Getting physical. Whatever that means. You say it like it puts some distance between the sex you have and intimacy. You say it like it rationalizes everything you do with him—you get physical, which is only human nature, and in the mix, if you develop a good, long-standing friendship, then there is nothing wrong with that. 

But are you really okay with just friends? Yes. You are. Are you sure about that? Absolutely. You don’t seem so convinced. This is a positive, for sure, one hundred percent true reality. Phainon is just a friend. You’re shooting yourself in the foot. 

You force yourself to stop arguing with yourself when you notice the way his eyes flash at the words: still don’t. He processes the words that you still don’t like anyone, and the look in his eyes is devastating. Betrayal. Confusion. Hurt. Anger. Something else that you don’t quite understand, but it makes you filled dreadfully to the brim with unease. 

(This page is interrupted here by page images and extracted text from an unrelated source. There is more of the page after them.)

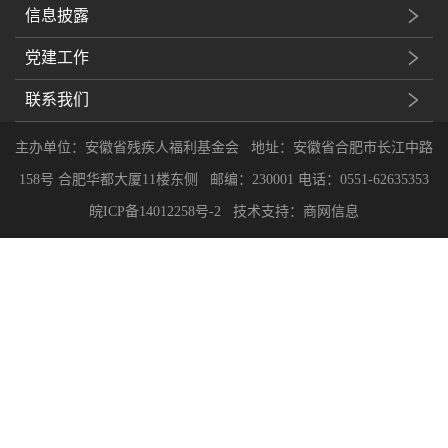
信息披露
党建工作
联系我们
主办单位：安徽省残疾人福利基金会 地址：安徽省合肥市长江中路
158号 合肥华都大厦11楼东侧 邮编：230001 电话：0551-62635353
皖ICP备14012258号-2
技术支持：商网信息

“Every time we’ve been together has just been physical to you?” he asks quietly, croaking out the words as if they’re acrid on his tongue and taste awful. “You’re lying.”

“I thought I made it very clear we were just friends, and I wasn’t looking for a relationship,” you furrow your brows, “you can’t act like I’ve been stringing you along—”

“Before we started, fucking, sure! But I thought it was pretty mutually clear we were slowly turning romantic when you willingly took my dick down your throat every now and then.”

“We’ve never had a ‘hey, what are we?’ discussion,” you cry exasperatedly, throwing your hands up as though this is all…so, so, so absurd—and for a second, you feel like it is. You made it clear that you weren’t trying to date. Not him, not anybody. Sure, that silly blonde friend of his clouded your judgment for a bit, but that was never more than a phase. “Don’t you think it was a red flag to never discuss what we are or what we’re doing if we were getting romantic?”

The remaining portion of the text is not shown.